Could you repeat the entries below exactly, but only from the line with "Marketing-Trick oder echte" through the line with "Til í vefverslun", and without any picture?
════════
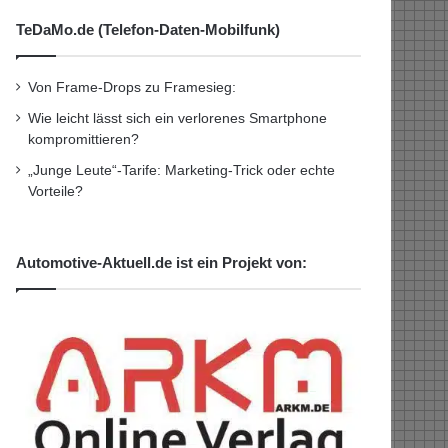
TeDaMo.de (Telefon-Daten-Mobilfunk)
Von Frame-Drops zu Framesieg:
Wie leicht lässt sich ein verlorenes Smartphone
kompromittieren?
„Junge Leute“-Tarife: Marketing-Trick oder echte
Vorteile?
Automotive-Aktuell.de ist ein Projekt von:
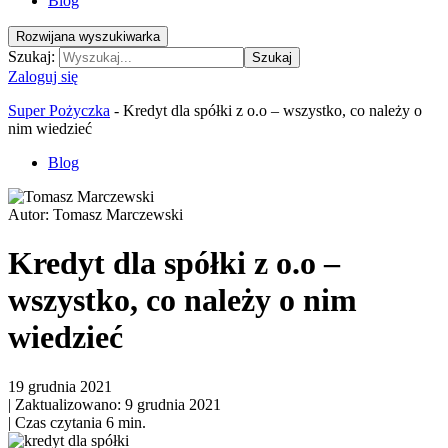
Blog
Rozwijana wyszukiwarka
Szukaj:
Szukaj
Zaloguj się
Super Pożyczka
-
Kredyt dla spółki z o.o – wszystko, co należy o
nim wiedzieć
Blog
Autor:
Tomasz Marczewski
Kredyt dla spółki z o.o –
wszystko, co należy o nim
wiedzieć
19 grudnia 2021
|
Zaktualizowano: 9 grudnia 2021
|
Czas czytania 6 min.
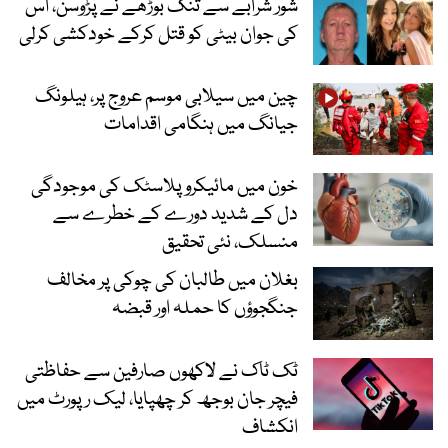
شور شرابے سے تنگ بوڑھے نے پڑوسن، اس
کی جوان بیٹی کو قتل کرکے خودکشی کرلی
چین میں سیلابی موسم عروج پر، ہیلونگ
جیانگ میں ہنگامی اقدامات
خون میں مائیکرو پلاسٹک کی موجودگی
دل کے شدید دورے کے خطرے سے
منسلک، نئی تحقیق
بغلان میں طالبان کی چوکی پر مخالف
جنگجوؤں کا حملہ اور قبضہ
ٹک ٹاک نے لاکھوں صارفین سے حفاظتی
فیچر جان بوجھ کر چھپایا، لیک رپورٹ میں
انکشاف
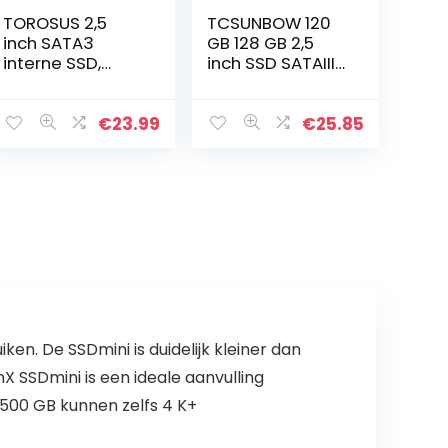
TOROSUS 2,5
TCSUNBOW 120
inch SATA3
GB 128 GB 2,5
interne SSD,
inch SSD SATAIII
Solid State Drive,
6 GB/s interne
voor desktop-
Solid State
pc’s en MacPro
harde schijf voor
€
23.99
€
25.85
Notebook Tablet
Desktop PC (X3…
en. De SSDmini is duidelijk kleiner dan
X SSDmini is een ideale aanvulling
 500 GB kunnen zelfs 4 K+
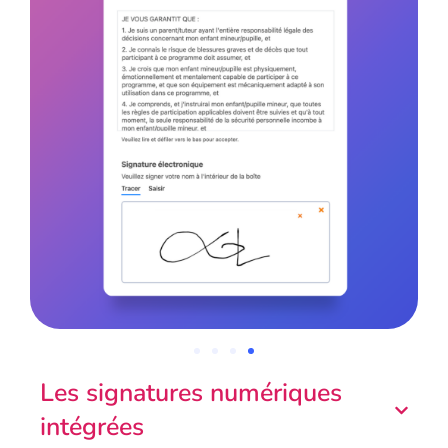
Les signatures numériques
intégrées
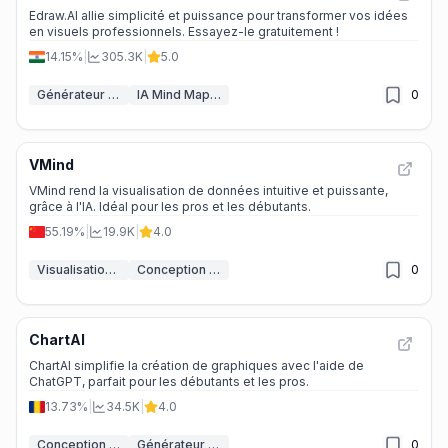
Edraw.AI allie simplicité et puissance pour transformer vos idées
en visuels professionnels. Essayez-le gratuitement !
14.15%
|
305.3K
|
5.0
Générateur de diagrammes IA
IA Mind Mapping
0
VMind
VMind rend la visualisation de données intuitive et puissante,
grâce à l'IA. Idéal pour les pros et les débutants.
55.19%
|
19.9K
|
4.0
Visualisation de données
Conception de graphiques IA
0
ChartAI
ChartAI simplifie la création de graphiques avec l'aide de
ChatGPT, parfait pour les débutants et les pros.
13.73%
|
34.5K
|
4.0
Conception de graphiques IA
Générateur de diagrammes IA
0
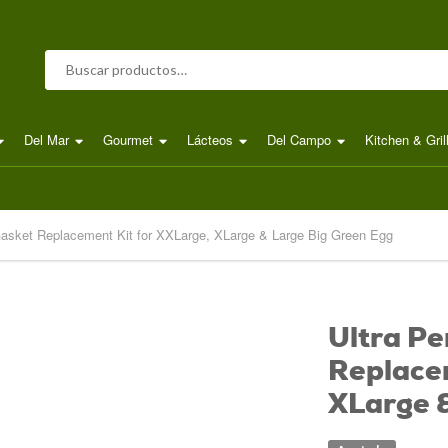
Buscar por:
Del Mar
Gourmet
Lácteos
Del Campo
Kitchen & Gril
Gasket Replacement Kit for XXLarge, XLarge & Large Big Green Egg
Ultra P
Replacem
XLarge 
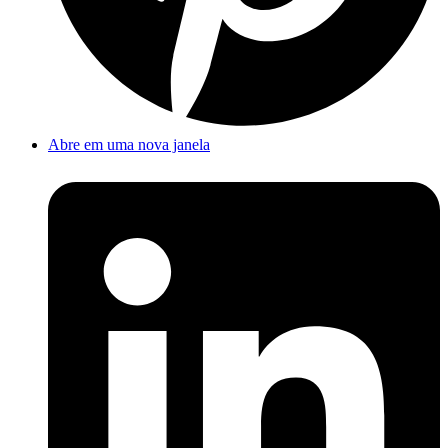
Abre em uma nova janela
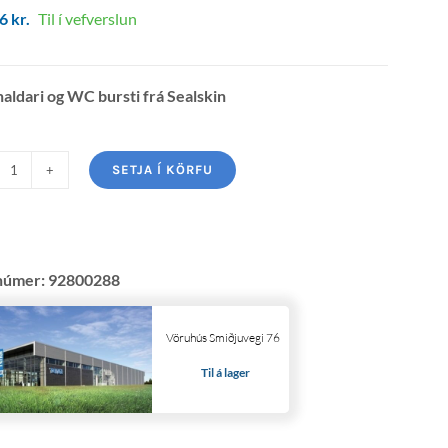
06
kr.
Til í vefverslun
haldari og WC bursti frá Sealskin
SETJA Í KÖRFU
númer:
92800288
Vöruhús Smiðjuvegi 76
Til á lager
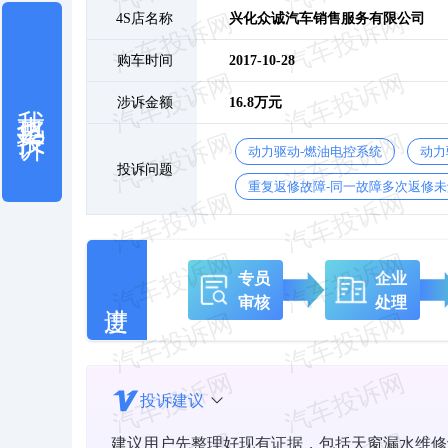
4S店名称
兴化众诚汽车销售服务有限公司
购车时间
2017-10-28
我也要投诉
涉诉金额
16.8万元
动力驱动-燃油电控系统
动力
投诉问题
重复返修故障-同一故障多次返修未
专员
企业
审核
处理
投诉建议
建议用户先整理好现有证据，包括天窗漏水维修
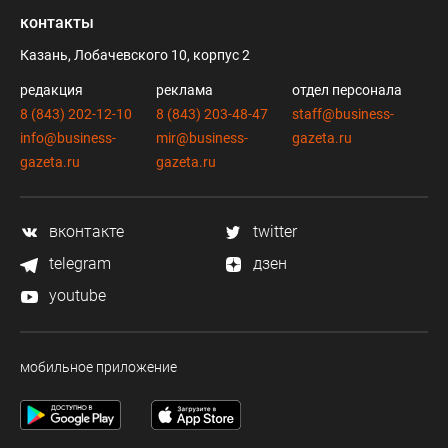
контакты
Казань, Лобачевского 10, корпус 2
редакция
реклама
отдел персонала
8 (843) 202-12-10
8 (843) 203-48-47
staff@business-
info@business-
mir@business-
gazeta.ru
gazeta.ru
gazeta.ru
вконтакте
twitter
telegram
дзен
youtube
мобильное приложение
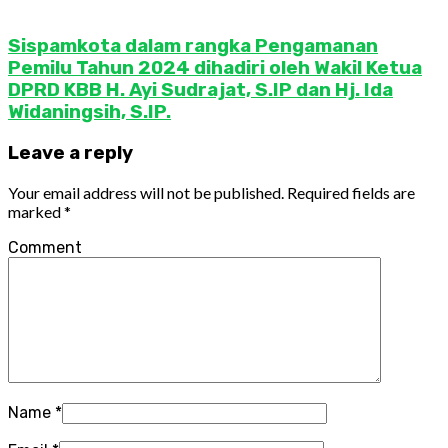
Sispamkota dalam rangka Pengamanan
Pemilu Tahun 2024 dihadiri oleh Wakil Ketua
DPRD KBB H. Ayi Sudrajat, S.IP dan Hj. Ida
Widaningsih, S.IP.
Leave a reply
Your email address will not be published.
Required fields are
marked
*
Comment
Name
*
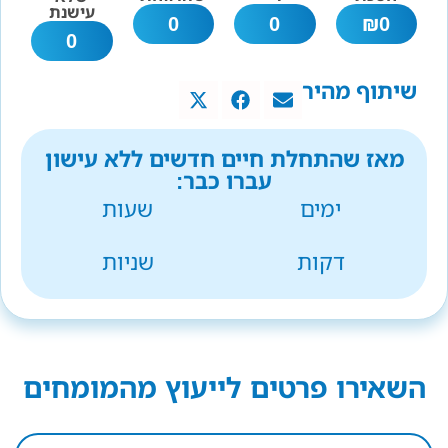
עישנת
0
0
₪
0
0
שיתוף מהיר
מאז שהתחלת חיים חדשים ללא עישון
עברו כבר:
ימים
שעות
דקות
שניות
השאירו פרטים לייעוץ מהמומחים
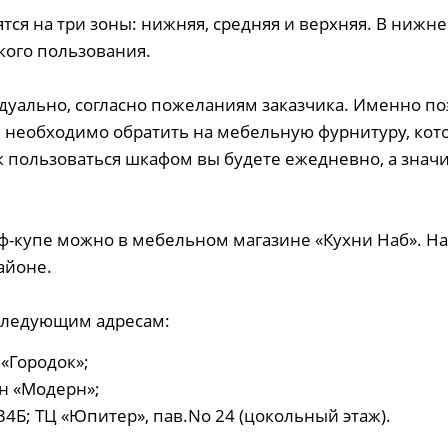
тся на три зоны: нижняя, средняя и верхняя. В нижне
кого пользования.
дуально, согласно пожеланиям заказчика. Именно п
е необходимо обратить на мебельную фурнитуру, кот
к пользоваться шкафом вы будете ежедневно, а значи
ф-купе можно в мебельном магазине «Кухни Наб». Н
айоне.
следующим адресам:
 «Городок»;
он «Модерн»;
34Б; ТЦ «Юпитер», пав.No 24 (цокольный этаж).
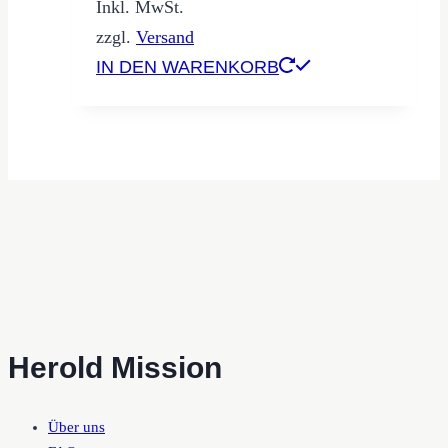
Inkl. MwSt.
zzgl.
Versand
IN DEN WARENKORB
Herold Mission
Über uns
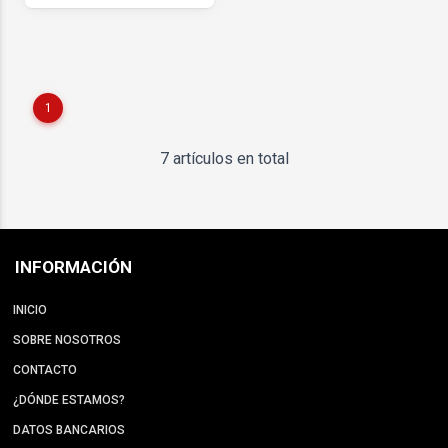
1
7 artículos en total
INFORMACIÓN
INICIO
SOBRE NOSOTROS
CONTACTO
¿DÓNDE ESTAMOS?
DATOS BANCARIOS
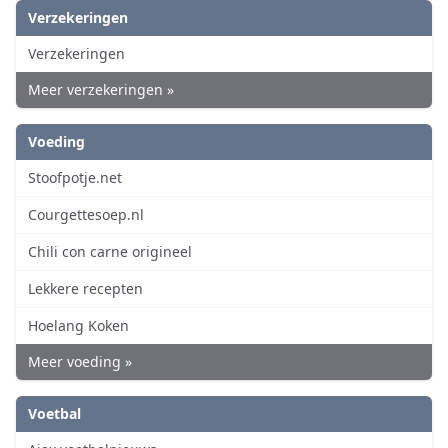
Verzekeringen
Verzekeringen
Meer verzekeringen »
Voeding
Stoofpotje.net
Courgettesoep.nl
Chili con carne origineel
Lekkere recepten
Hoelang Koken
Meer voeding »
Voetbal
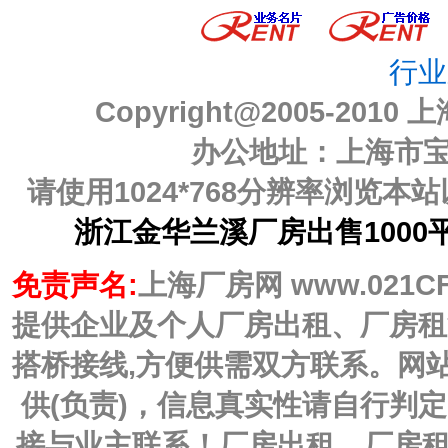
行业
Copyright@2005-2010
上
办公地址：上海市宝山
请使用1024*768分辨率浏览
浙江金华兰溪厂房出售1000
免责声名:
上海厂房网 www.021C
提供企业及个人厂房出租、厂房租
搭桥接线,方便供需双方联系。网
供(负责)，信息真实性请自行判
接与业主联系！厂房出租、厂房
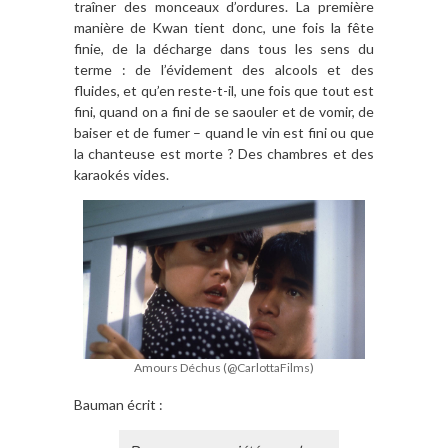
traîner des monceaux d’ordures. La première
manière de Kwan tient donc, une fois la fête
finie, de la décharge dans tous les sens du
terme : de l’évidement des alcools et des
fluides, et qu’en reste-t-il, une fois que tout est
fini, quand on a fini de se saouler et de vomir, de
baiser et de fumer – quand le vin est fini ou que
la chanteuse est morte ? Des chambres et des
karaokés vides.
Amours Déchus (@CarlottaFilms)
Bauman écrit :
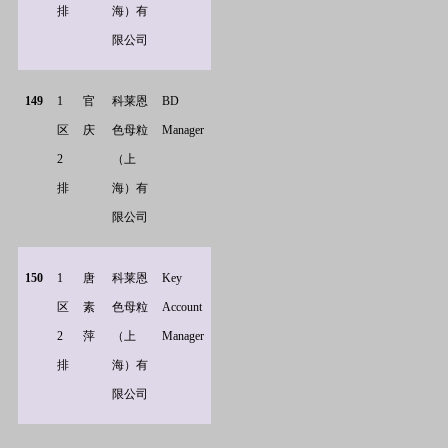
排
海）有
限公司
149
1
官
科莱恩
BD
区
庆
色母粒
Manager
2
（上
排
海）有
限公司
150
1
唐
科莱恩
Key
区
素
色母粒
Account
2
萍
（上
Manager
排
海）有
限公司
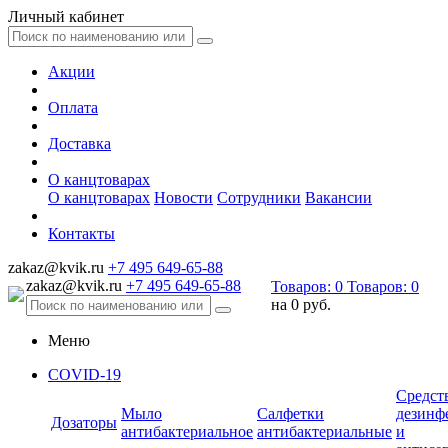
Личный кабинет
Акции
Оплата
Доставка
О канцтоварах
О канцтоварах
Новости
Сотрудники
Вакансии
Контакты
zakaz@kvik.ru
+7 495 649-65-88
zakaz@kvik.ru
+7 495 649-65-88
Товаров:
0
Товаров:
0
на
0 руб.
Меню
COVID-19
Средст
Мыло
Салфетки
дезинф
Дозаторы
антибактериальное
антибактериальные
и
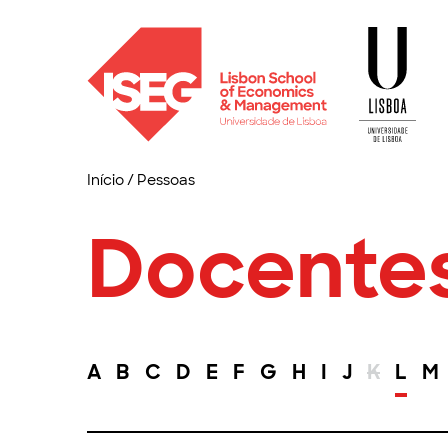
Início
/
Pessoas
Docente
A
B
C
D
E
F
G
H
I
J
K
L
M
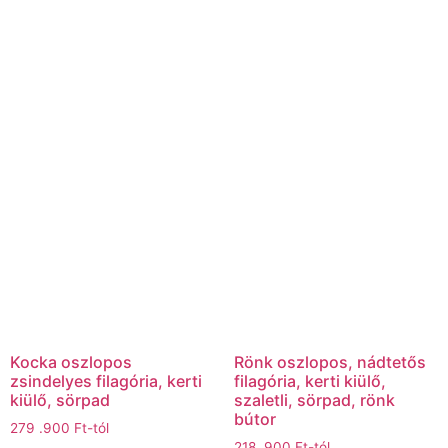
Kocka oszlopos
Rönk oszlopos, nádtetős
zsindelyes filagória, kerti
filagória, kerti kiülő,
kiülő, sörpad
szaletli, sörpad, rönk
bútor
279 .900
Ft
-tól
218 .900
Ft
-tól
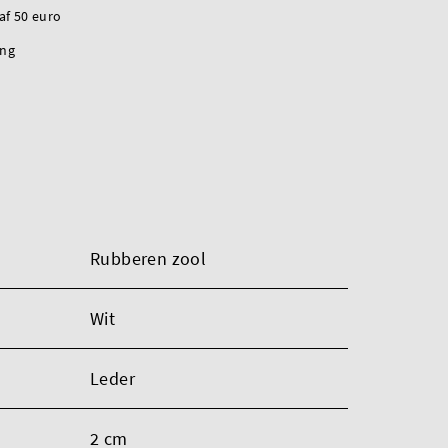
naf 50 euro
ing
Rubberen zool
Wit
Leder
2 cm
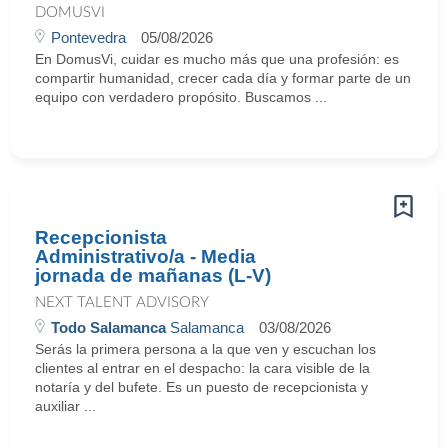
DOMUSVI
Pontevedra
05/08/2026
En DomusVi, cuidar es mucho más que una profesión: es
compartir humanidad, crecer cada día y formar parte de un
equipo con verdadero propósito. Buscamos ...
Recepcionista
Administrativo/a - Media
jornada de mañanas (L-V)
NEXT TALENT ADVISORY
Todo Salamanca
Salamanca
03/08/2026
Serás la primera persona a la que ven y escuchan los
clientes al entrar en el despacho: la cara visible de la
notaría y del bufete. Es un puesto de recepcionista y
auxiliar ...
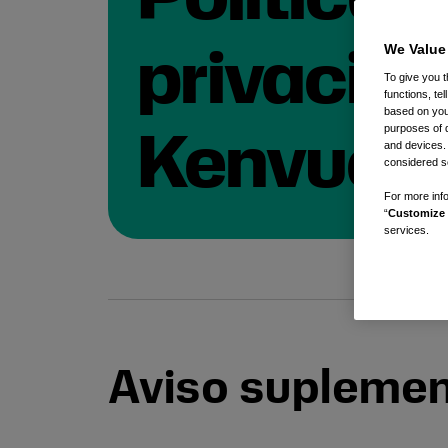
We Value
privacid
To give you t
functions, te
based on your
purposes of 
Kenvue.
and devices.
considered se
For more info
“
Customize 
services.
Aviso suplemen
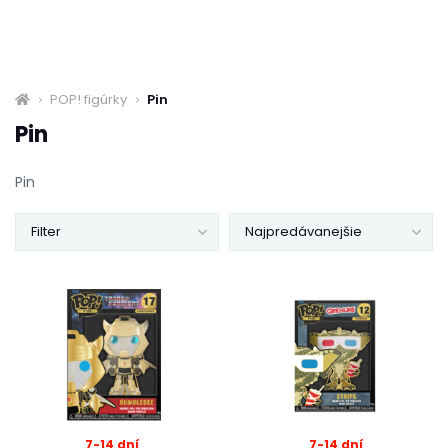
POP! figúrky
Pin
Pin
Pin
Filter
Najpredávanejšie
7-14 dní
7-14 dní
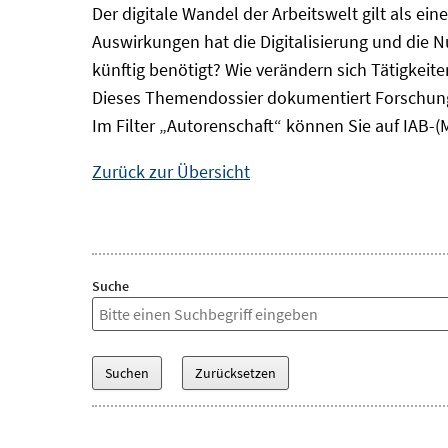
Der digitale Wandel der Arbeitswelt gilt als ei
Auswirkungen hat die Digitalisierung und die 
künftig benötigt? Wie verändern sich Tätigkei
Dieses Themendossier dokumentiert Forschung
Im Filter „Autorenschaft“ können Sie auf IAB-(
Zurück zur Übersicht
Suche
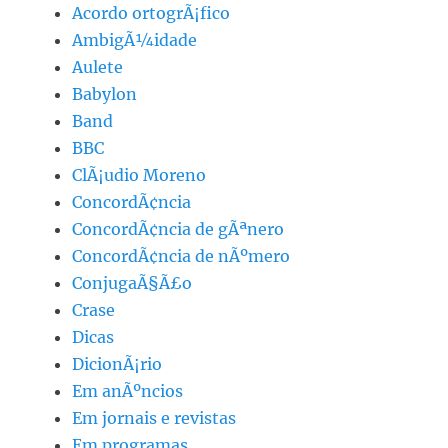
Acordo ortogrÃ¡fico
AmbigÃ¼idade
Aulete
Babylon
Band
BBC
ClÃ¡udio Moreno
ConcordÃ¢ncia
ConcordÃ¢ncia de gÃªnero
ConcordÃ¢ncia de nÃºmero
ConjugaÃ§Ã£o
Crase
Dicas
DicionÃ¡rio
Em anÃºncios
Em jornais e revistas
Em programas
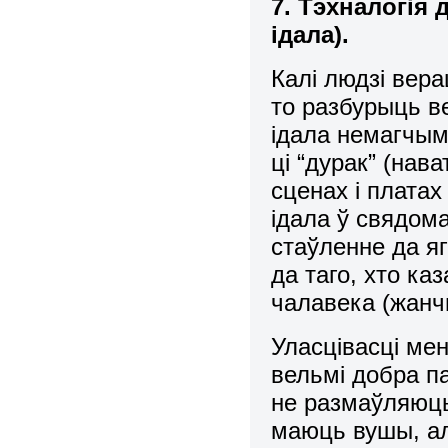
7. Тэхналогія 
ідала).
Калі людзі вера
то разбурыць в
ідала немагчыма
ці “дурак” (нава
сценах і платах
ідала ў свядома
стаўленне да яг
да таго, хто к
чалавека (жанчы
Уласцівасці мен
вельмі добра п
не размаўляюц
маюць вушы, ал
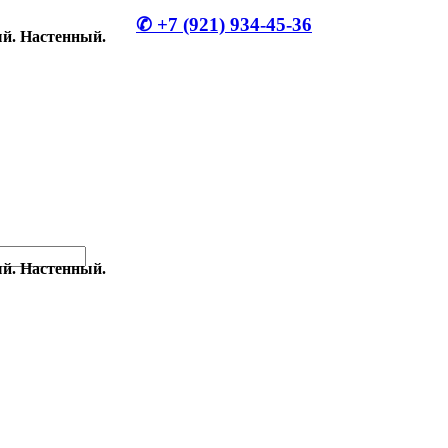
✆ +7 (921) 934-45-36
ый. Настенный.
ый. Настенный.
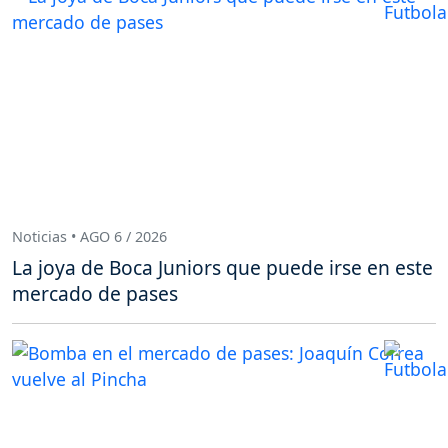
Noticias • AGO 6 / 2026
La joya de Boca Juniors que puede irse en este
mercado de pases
════════
- REPLY -
„Junge Leute“-Tarife: Marketing-Trick oder echte
Vorteile?
Automotive-Aktuell.de ist ein Projekt von:
Blog
Rozwijana wyszukiwarka
Szukaj:
Szukaj
Zaloguj się
Super Pożyczka
-
Kredyt dla spółki z o.o – wszystko, co należy o
nim wiedzieć
Blog
Autor:
Tomasz Marczewski
Kredyt dla spółki z o.o –
wszystko, co należy o nim
wiedzieć
19 grudnia 2021
|
Zaktualizowano: 9 grudnia 2021
|
Czas czytania 6 min.
شور شرابے سے تنگ بوڑھے نے پڑوسن، اس
کی جوان بیٹی کو قتل کرکے خودکشی کرلی
چین میں سیلابی موسم عروج پر، ہیلونگ
جیانگ میں ہنگامی اقدامات
خون میں مائیکرو پلاسٹک کی موجودگی
دل کے شدید دورے کے خطرے سے
منسلک، نئی تحقیق
بغلان میں طالبان کی چوکی پر مخالف
جنگجوؤں کا حملہ اور قبضہ
ٹک ٹاک نے لاکھوں صارفین سے حفاظتی
فیچر جان بوجھ کر چھپایا، لیک رپورٹ میں
انکشاف
TOROSUS 2,5
TCSUNBOW 120
inch SATA3
GB 128 GB 2,5
interne SSD,
inch SSD SATAIII
Solid State Drive,
6 GB/s interne
voor desktop-
Solid State
pc’s en MacPro
harde schijf voor
€
23.99
€
25.85
Notebook Tablet
Desktop PC (X3…
en. De SSDmini is duidelijk kleiner dan
X SSDmini is een ideale aanvulling
 500 GB kunnen zelfs 4 K+
Les signatures numériques
intégrées
Edraw.AI allie simplicité et puissance pour transformer vos idées
en visuels professionnels. Essayez-le gratuitement !
14.15%
|
305.3K
|
5.0
Générateur de diagrammes IA
IA Mind Mapping
0
VMind
VMind rend la visualisation de données intuitive et puissante,
grâce à l'IA. Idéal pour les pros et les débutants.
55.19%
|
19.9K
|
4.0
Visualisation de données
Conception de graphiques IA
0
ChartAI
ChartAI simplifie la création de graphiques avec l'aide de
ChatGPT, parfait pour les débutants et les pros.
13.73%
|
34.5K
|
4.0
Conception de graphiques IA
Générateur de diagrammes IA
0
Buscar por:
Del Mar
Gourmet
Lácteos
Del Campo
Kitchen & Gril
Gasket Replacement Kit for XXLarge, XLarge & Large Big Green Egg
Ultra P
Replacem
XLarge 
Abre em uma nova janela
06
kr.
Til í vefverslun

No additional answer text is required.